Shuah Khan, Sumit Semwal, Christian König, Michal Hocko,
Roman Gushchin, Shakeel Butt, Muchun Song, Andrew Morton,
Benjamin Gaignard, Brian Starkey, John Stultz, T.J. Mercier,
Paul Moore, James Morris, Serge E. Hallyn, Stephen Smalley,
Ondrej Mosnacek, Shuah Khan, cgroups, linux-doc, linux-kernel,
linux-media, dri-devel, linaro-mm-sig, linux-mm,
linux-security-module, selinux, linux-kselftest, mripard,
echanude
In-Reply-To: <20260512-v2_20230123_tjmercier_google_com-v1-2-6326701c3691@redhat.com>
On Tue, May 12, 2026 at 11:10:44AM +0200, Albert Esteve wrote:
> On embedded platforms a central process often allocates dma-buf
> memory on behalf of client applications. Without a way to
> attribute the charge to the requesting client's cgroup, the
> cost lands on the allocator, making per-cgroup memory limits
> ineffective for the actual consumers.
>
> Add charge_pid_fd to struct dma_heap_allocation_data. When set to
Please be aware that pidfds come in two flavors:
thread-group pidfds and thread-specific pidfds. Make sure that your API
doesn't implicitly depend on this distinction not existing.
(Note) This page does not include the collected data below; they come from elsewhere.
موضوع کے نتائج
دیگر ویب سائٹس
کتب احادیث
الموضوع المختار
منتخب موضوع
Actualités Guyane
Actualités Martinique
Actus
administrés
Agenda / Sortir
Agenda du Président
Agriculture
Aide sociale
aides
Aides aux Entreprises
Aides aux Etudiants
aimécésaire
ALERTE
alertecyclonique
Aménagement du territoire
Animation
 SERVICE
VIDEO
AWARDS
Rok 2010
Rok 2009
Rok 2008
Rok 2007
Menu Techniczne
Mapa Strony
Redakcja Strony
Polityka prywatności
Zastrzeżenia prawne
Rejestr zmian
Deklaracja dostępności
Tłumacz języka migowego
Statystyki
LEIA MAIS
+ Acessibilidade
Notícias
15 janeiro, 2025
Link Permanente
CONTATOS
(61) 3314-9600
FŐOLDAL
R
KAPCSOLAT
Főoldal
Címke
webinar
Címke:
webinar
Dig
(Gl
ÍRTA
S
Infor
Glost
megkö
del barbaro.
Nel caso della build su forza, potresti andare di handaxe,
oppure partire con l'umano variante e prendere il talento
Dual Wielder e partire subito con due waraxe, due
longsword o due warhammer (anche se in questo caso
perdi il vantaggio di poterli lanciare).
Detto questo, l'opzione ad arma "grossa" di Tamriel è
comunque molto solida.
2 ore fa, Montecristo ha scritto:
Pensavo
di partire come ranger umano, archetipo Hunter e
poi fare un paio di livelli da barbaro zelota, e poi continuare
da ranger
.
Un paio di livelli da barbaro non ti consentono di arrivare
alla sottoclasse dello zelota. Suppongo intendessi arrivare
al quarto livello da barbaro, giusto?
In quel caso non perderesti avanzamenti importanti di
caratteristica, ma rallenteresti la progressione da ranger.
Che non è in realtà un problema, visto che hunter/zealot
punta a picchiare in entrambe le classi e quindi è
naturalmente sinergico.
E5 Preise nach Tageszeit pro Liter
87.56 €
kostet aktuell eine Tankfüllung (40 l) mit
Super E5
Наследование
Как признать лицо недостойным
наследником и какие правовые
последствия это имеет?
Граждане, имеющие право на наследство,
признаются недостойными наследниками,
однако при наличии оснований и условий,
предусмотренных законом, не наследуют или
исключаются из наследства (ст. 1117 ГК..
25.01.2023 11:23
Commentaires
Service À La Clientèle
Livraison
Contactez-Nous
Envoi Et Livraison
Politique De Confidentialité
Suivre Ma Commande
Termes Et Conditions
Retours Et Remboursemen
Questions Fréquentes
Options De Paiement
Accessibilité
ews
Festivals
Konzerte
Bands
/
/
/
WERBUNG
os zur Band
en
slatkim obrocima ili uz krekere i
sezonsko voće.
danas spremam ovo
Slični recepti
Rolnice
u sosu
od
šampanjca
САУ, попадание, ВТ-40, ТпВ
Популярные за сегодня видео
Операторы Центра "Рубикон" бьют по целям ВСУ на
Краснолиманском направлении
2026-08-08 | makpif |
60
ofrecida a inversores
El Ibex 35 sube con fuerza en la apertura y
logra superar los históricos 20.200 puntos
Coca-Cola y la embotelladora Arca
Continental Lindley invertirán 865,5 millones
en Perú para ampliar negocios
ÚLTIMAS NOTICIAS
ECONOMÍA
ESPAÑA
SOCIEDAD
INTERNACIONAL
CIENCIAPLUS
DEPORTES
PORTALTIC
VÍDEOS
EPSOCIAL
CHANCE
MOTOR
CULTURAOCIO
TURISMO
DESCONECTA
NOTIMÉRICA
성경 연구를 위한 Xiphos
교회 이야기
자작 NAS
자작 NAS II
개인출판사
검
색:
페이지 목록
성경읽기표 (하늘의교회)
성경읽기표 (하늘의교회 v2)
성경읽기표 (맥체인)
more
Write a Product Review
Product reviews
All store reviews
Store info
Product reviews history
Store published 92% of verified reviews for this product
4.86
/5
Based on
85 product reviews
> a valid pidfd, DMA_HEAP_IOCTL_ALLOC resolves the target task's
> memcg and charges the buffer there via mem_cgroup_charge_dmabuf()
> inside dma_heap_buffer_alloc(). Without charge_pid_fd, and with
> the mem_accounting module parameter enabled, the buffer is charged
> to the allocator's own cgroup.
>
> Additionally, commit 3c227be90659 ("dma-buf: system_heap: account for
> system heap allocation in memcg") adds __GFP_ACCOUNT to system-heap
> page allocations. Keeping __GFP_ACCOUNT would charge the same pages
> twice (once to kmem, once to MEMCG_DMABUF), thus remove it and route
> all accounting through a single MEMCG_DMABUF path.
>
> Usage examples:
>
> 1. Central allocator charging to a client at allocation time.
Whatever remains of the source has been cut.